**What you have to do**
Within the listing below, the lines to output run from the one containing "Negociaciones con EE.UU." through the one containing "A и занимает"; copy them exactly and nothing else.

**Records shown**
***

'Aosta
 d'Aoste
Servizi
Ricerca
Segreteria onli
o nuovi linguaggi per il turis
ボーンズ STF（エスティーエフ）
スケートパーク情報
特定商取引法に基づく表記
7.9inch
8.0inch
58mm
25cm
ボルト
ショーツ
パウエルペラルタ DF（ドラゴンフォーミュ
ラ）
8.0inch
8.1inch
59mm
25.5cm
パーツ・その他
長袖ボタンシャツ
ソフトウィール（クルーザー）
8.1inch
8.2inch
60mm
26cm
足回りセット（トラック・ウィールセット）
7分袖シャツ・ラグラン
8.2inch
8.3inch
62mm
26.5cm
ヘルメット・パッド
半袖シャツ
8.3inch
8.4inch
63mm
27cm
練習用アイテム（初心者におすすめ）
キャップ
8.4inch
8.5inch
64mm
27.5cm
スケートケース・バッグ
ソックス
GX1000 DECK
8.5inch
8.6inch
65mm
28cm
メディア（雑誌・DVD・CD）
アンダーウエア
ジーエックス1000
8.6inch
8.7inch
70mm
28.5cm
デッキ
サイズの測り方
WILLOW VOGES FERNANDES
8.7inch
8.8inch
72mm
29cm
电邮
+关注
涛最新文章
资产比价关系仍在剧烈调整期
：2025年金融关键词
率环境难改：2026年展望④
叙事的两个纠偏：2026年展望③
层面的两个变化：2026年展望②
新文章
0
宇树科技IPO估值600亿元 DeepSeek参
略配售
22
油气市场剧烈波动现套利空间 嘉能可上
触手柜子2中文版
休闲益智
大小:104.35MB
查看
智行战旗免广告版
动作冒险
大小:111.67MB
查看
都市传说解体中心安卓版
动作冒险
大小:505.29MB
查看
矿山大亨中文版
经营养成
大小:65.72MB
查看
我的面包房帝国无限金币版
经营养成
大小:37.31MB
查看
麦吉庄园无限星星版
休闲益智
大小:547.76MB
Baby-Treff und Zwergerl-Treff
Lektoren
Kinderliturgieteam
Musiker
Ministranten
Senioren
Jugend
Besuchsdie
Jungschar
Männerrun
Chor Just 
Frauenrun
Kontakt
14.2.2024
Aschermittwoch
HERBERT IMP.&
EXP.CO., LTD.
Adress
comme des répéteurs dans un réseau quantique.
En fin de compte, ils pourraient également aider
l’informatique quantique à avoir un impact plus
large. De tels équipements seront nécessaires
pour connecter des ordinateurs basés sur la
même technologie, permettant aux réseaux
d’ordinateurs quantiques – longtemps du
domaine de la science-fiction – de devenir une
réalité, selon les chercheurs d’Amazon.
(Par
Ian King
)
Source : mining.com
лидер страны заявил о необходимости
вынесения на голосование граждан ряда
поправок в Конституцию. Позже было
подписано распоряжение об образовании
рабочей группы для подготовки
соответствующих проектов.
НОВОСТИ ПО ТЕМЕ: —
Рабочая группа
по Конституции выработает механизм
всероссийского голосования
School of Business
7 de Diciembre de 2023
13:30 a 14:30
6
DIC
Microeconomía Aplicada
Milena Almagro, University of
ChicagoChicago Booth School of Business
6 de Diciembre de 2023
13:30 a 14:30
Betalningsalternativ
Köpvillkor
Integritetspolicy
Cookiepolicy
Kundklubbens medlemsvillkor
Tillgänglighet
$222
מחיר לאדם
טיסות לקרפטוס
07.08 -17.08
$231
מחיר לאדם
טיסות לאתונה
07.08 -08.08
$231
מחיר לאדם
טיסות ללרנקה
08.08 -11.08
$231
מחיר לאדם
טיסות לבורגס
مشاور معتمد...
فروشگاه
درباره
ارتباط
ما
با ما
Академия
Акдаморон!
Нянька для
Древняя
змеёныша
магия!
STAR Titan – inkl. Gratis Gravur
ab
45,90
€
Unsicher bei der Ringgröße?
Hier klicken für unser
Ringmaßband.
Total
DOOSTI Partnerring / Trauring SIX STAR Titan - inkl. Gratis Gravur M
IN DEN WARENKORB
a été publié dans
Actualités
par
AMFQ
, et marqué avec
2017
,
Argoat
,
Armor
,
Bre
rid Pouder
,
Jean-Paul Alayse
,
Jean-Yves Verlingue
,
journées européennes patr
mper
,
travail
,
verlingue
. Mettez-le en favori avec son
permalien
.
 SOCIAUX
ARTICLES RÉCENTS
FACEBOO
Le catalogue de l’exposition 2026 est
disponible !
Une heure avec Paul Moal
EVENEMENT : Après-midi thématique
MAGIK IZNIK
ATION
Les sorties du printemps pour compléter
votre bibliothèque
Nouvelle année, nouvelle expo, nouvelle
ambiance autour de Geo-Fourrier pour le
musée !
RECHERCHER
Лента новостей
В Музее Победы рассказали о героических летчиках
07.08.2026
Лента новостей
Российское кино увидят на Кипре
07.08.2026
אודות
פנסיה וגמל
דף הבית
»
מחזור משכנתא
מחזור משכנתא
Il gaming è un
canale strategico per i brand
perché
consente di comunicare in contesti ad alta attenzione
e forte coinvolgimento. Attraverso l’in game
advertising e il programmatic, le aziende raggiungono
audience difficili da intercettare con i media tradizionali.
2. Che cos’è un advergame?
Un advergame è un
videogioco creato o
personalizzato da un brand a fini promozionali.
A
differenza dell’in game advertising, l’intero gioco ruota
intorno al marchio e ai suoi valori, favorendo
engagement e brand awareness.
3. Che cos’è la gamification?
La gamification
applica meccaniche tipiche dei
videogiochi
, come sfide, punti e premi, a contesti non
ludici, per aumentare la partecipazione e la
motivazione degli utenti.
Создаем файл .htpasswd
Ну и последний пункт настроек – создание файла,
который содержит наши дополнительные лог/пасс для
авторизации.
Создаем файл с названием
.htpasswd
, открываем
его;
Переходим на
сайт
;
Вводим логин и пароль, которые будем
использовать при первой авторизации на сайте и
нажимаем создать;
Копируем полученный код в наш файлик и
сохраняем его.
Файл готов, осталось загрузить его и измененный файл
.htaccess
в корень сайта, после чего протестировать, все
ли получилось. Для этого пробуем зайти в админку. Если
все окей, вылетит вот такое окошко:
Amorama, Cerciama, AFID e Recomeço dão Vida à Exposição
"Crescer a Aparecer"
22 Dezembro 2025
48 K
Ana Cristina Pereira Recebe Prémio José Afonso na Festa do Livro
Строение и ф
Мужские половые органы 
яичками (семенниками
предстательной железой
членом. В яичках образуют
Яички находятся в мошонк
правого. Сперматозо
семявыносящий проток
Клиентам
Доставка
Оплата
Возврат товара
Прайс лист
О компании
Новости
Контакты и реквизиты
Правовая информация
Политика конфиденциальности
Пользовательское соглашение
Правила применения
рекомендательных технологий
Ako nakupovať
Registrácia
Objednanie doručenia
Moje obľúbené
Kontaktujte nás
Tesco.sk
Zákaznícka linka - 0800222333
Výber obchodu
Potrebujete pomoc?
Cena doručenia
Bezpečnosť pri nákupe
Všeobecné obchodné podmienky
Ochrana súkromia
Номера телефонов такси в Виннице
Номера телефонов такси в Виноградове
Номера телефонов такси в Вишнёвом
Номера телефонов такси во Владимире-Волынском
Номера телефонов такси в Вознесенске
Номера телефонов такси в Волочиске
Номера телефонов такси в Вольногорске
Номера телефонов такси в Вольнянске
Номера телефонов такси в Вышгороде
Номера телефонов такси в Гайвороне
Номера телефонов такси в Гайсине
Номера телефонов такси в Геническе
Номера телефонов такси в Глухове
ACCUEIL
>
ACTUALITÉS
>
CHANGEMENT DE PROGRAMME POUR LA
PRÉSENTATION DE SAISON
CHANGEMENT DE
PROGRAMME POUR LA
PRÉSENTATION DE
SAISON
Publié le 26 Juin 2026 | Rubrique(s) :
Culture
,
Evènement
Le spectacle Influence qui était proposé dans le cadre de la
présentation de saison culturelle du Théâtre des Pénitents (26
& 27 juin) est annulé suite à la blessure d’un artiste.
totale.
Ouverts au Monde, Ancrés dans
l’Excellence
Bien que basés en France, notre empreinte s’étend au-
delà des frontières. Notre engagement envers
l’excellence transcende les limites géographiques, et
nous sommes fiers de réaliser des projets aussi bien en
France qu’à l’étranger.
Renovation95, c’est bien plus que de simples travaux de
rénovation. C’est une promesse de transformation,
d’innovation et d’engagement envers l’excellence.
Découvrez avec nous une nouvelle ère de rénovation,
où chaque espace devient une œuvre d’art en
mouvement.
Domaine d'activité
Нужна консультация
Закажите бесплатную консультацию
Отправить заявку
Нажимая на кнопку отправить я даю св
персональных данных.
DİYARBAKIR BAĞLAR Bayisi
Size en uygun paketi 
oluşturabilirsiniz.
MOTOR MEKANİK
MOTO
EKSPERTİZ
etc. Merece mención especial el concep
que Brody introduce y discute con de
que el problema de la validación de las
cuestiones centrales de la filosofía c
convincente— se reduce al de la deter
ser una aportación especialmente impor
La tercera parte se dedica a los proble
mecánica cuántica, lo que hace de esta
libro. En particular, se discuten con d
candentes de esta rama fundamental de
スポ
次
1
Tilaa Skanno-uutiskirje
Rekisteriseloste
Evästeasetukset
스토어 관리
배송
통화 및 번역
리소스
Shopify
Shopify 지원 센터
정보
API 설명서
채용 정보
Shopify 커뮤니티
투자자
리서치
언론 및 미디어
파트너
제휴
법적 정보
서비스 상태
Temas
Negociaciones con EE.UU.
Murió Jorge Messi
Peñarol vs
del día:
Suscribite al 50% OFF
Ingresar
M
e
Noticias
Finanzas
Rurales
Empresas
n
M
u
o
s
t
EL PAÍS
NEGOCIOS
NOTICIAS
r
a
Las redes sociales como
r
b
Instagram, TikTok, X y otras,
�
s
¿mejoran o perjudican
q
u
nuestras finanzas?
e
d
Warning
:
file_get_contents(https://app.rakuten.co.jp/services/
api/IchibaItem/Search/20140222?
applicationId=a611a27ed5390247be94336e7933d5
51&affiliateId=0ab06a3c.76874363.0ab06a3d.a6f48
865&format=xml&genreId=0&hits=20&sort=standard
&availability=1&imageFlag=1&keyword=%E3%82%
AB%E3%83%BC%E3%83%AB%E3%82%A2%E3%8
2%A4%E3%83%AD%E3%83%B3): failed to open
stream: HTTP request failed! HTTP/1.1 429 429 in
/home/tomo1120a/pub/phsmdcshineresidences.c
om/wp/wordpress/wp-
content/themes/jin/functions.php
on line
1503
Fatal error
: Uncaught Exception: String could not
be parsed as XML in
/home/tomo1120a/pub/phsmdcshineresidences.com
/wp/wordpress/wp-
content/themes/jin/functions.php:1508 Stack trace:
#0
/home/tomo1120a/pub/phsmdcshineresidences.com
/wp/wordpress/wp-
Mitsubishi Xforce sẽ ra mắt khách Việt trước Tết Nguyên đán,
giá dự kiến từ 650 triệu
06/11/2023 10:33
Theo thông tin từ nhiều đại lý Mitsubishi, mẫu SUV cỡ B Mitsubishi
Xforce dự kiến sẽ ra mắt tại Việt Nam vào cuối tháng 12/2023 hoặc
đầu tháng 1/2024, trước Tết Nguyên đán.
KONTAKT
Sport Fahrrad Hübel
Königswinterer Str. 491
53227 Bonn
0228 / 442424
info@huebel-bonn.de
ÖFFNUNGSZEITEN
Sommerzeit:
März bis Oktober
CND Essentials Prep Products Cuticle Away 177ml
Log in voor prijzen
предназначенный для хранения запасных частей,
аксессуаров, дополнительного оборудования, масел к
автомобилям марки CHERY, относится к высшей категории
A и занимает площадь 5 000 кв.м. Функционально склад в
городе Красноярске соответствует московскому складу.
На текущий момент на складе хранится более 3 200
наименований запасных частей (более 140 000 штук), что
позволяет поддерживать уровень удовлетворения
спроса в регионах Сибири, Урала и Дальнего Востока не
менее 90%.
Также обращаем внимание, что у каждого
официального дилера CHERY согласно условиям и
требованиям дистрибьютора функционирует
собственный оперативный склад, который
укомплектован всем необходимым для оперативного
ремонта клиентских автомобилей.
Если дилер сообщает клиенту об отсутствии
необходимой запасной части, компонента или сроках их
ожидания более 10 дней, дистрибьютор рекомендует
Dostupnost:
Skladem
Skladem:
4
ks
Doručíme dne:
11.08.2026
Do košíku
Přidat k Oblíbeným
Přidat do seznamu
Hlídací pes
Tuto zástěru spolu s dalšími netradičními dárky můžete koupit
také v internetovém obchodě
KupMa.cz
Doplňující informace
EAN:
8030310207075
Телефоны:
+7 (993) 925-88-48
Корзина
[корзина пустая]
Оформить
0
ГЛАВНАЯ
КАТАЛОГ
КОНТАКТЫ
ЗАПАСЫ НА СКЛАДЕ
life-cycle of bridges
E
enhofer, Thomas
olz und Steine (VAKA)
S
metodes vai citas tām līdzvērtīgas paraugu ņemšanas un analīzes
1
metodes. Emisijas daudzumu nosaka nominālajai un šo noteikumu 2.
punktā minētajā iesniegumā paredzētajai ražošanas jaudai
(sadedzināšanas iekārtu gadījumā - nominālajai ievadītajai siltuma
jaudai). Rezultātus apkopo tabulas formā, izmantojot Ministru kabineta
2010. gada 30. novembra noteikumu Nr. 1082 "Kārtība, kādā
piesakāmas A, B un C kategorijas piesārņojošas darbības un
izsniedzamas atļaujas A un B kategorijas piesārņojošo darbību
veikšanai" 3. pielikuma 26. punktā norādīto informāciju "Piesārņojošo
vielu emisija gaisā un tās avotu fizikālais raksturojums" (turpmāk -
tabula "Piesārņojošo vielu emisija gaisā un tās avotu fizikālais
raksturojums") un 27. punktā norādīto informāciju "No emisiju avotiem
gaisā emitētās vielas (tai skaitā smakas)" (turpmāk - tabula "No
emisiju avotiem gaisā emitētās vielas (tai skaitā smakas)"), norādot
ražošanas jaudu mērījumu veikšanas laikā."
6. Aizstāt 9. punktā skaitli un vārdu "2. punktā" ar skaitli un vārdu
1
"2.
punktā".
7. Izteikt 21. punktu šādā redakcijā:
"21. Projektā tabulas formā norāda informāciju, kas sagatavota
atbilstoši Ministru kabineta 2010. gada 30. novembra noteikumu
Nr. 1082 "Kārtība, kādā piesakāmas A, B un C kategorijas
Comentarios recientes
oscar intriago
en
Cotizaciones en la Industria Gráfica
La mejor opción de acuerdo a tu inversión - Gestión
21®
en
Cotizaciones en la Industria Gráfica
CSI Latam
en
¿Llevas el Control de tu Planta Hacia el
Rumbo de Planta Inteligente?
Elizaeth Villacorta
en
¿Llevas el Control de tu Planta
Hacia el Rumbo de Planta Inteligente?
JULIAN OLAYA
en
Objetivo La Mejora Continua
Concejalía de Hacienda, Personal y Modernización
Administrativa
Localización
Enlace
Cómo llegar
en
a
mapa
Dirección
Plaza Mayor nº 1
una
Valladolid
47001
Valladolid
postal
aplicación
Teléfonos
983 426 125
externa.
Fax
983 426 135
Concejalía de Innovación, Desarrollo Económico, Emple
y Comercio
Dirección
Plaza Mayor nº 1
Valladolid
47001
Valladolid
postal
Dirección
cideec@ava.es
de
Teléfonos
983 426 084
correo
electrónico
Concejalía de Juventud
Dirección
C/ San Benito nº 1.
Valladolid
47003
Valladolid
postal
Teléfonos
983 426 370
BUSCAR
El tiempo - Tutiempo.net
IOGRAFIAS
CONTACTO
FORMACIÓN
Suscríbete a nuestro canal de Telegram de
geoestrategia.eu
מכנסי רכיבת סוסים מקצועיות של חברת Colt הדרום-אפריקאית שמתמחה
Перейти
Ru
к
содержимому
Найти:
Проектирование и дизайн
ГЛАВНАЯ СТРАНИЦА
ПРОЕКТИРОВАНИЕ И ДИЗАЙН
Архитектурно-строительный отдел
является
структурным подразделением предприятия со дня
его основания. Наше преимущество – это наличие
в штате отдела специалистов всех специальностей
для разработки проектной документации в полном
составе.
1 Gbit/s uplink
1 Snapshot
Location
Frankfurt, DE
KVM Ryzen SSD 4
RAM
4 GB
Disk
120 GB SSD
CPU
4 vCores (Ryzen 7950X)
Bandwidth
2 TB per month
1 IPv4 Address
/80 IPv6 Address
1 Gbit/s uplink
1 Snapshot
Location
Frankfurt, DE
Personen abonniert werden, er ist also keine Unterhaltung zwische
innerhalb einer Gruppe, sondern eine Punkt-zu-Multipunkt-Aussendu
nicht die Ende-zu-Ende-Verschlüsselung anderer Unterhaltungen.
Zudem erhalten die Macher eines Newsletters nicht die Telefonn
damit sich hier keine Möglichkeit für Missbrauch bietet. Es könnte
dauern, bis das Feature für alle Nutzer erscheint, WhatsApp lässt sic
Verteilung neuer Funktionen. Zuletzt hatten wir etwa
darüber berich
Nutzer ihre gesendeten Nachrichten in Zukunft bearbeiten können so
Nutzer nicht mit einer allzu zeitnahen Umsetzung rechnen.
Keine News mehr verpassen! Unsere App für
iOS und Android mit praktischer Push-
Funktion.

***

**Exercise output**
Negociaciones con EE.UU.
Murió Jorge Messi
Peñarol vs
del día:
Suscribite al 50% OFF
Ingresar
M
e
Noticias
Finanzas
Rurales
Empresas
n
M
u
o
s
t
EL PAÍS
NEGOCIOS
NOTICIAS
r
a
Las redes sociales como
r
b
Instagram, TikTok, X y otras,
�
s
¿mejoran o perjudican
q
u
nuestras finanzas?
e
d
Warning
:
file_get_contents(https://app.rakuten.co.jp/services/
api/IchibaItem/Search/20140222?
applicationId=a611a27ed5390247be94336e7933d5
51&affiliateId=0ab06a3c.76874363.0ab06a3d.a6f48
865&format=xml&genreId=0&hits=20&sort=standard
&availability=1&imageFlag=1&keyword=%E3%82%
AB%E3%83%BC%E3%83%AB%E3%82%A2%E3%8
2%A4%E3%83%AD%E3%83%B3): failed to open
stream: HTTP request failed! HTTP/1.1 429 429 in
/home/tomo1120a/pub/phsmdcshineresidences.c
om/wp/wordpress/wp-
content/themes/jin/functions.php
on line
1503
Fatal error
: Uncaught Exception: String could not
be parsed as XML in
/home/tomo1120a/pub/phsmdcshineresidences.com
/wp/wordpress/wp-
content/themes/jin/functions.php:1508 Stack trace:
#0
/home/tomo1120a/pub/phsmdcshineresidences.com
/wp/wordpress/wp-
Mitsubishi Xforce sẽ ra mắt khách Việt trước Tết Nguyên đán,
giá dự kiến từ 650 triệu
06/11/2023 10:33
Theo thông tin từ nhiều đại lý Mitsubishi, mẫu SUV cỡ B Mitsubishi
Xforce dự kiến sẽ ra mắt tại Việt Nam vào cuối tháng 12/2023 hoặc
đầu tháng 1/2024, trước Tết Nguyên đán.
KONTAKT
Sport Fahrrad Hübel
Königswinterer Str. 491
53227 Bonn
0228 / 442424
info@huebel-bonn.de
ÖFFNUNGSZEITEN
Sommerzeit:
März bis Oktober
CND Essentials Prep Products Cuticle Away 177ml
Log in voor prijzen
предназначенный для хранения запасных частей,
аксессуаров, дополнительного оборудования, масел к
автомобилям марки CHERY, относится к высшей категории
A и занимает площадь 5 000 кв.м. Функционально склад в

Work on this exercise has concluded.